Without the resurrection, how can anyone have hope? Without the resurrection, how can we believe God is one of the miracles? We don’t need signs… we’ve already got one. Jesus took His place on the cross, died like any other mortal, but yet he was also God, and he conquered death, resurrecting for the final victory! It’s hard for us to believe that there were some in Corinth who doubted the actual resurrection, and here we are two thousand plus years later, still proclaiming the glory of the one who defeated death! 


But… let’s revisit the idea of dying for us on the cross… there’s probably a good idea of what someone might mean when they say that “Jesus died for you and your sins,”… but is this the good news part? NOOOOO… the good news is that friends, Easter is coming! We know that death is not a significant part. This is also a phrase that the evangelical church and those who may be more aggressive like to twist and appeal to fear and shame to get people to join their churches. But what does that mean for a more mainline church, like ours? We need to remember that Jesus was not part of a transaction with God, that he just traded one for the other. That makes the whole thing cheap, grace… Don’t you think restoring the creation to the Creator is more than that? We separated ourselves from God through Adam and Eve. Jesus was more than just the second Adam. Jesus was also wholly God amongst humanity. God endured the pain of the cross to know what that separation felt like and forgave our broken relationship. God wanted to restore the intimacy of walking with creation just as they had in the Garden. Death could not be contained, and that, friends, is what the Good News is all about. 

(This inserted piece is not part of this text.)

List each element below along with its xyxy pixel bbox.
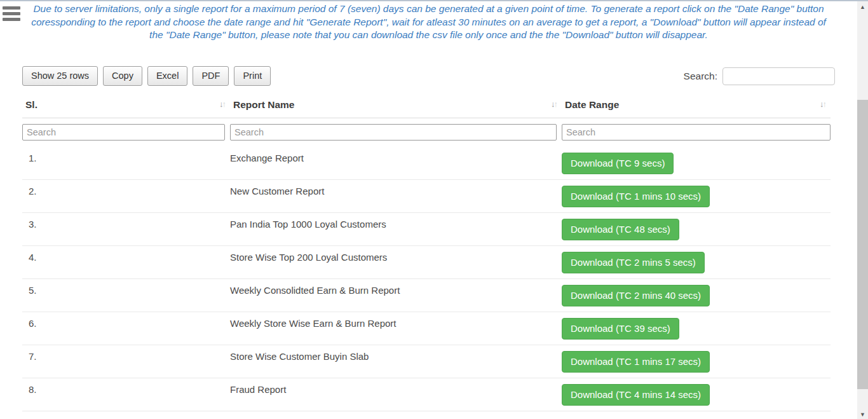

But what does the resurrection mean to you? Is it important? In what ways have you found rebirth in your own life? Are there things you needed to let die or still need to let die to be transformed and purified for God’s glory? Because if Christ was not resurrected, which we will talk about next week, then death is the end; what was the significance of Jesus’ life? The life of Jesus is as important, if not more so than the way he died. To paraphrase the words of Nadia Bolz-Weber, a Lutheran priest, “I don’t think the martyrs were interested in just a good story, or for the good feeling that Jesus passed along.”

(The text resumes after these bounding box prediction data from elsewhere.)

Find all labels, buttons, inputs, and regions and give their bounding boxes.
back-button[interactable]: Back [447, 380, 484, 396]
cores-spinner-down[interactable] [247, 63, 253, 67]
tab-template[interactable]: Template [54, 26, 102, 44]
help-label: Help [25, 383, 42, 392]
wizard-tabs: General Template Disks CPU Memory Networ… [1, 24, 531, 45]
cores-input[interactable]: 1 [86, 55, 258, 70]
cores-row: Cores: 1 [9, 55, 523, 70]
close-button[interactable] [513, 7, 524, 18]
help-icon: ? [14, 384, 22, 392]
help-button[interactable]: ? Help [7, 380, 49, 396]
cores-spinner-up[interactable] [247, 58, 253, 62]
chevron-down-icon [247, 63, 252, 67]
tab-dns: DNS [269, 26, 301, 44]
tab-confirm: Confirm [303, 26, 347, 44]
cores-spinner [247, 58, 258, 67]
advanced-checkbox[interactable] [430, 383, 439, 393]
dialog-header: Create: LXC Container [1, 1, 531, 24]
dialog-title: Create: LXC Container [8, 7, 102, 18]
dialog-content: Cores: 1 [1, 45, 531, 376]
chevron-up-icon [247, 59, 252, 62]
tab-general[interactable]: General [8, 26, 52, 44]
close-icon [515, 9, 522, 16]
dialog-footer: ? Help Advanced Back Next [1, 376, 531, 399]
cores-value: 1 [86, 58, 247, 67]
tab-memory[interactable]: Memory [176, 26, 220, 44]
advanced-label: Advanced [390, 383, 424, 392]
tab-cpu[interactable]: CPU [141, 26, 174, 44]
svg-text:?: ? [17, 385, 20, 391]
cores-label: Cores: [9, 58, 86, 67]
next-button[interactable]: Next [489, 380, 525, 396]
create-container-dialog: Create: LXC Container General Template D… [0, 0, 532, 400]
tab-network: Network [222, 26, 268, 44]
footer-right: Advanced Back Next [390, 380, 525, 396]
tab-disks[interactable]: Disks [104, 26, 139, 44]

Resurrection was the gift of mercy that we all can receive. There are no merits where we can earn it. This is more of who God is and what God did than anything we can strive for or achieve. But what is it that is expected of us when we receive that resurrection? We are to share that with everyone, to share our transformation to help the community heal and come together for the benefit of the whole. 


This is why we need to sometimes reflect on our origin stories. To hold fast to the moments of transformation, we have been through are the moments that we can use as our testimony for others to God’s grace, hope, and love. Since our lives are not static, it also helps to remind ourselves of where we’ve been and see the growth we’ve accomplished in our faith life. This process is daily, moment by moment, seeing, believing, and doing the Good News. 

Amen. 

Comments

  1. Thank you for being part of my origin story. Great post dude!